S&P 500 Executive Pay: The Bread Keeps Rising: Annual reports theoretically contain the information needed for investors to make economically rational decisions about investment - assuming they’re reading the financial statements, and that they’re rational. Yet annual reports exclude one particular ingredient paid by shareholders to get a return on their investment: management compensation.
To get a handle on management compensation, investors need to dig into the proxy statement, which discloses only a teasing sprinkle of total executive pay information: just the compensation of the top five officers. Never mind that they’re not the only five officers in the employ of shareholders - or that other highly-compensated key employees might not be called "officers." Even in that stingy information, investors are rarely treated to something as helpful as a total compensation figure for the five officers. A booty total remains a do-it-yourself endeavor of perhaps only the most curious investors. In this report, we’ve taken that endeavor to the 500th degree: from the summary compensation tables of the S&P 500 companies, we’ve developed some total information that compares strikingly to other shareholder yardsticks.

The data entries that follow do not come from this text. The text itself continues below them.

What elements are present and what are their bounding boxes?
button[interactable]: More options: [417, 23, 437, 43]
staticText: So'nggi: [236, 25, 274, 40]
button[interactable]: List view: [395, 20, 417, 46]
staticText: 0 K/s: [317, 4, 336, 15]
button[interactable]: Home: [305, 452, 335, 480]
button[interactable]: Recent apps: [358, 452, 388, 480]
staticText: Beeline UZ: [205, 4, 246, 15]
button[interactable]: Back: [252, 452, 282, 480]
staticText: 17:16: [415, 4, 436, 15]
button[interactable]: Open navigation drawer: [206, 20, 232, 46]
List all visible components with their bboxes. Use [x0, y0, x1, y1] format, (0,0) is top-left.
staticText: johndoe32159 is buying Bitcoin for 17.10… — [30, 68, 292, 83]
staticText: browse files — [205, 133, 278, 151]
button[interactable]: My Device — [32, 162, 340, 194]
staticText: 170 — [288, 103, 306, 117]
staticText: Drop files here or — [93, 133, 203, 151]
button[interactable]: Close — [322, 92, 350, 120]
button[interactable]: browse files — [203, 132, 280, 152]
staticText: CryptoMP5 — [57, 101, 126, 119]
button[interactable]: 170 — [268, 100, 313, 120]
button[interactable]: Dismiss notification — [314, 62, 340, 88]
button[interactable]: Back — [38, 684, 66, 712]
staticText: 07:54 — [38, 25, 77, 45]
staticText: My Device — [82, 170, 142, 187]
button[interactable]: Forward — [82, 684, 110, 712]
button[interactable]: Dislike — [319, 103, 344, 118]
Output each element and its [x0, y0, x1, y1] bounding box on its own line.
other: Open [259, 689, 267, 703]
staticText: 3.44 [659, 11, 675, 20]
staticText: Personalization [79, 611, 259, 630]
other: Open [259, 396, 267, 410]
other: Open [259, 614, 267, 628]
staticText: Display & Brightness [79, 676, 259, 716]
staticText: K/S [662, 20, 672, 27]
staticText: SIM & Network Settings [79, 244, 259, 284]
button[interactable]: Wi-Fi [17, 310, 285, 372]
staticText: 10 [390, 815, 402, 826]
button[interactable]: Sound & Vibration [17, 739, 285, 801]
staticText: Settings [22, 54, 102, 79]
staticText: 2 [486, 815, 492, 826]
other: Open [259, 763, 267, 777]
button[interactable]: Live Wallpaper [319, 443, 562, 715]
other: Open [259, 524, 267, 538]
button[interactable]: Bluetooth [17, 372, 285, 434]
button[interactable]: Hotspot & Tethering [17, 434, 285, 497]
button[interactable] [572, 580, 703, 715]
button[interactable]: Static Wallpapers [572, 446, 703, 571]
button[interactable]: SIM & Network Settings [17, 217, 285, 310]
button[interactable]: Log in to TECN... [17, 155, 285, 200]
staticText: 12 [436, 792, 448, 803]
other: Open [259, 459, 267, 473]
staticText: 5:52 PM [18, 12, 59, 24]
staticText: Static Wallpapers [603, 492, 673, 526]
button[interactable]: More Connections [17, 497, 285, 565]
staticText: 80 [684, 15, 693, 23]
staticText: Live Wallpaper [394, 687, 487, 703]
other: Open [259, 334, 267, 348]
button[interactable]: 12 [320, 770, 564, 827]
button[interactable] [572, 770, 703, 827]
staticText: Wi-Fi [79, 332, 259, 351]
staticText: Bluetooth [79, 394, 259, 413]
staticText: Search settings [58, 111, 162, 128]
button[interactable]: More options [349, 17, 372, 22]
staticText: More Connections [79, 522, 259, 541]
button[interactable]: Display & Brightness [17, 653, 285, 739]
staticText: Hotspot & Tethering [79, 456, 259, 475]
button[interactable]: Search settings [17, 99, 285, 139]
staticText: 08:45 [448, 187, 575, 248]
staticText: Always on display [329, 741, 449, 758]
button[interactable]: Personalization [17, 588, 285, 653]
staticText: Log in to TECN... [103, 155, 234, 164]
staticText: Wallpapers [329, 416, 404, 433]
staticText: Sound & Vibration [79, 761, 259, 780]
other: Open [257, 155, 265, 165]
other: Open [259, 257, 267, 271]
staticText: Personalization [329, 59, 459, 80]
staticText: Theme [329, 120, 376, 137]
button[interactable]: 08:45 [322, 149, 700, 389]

Shareholders employ managers to be efficient and shepherd resources - but they shouldn’t expect them to take that attitude with their own pay. It’s a job that shareholders must do for themselves. If shareholders were more aware of just how much managers were paid for their services, there might be more "no on pay" votes every proxy season. Strong earnings performance in 2011 seems to have enabled gains in executive pay. Total compensation for the S&P 500’s executive clusters climbed 7.7% in 2011; CEO pay increased 12.8%. It was indeed a very good year.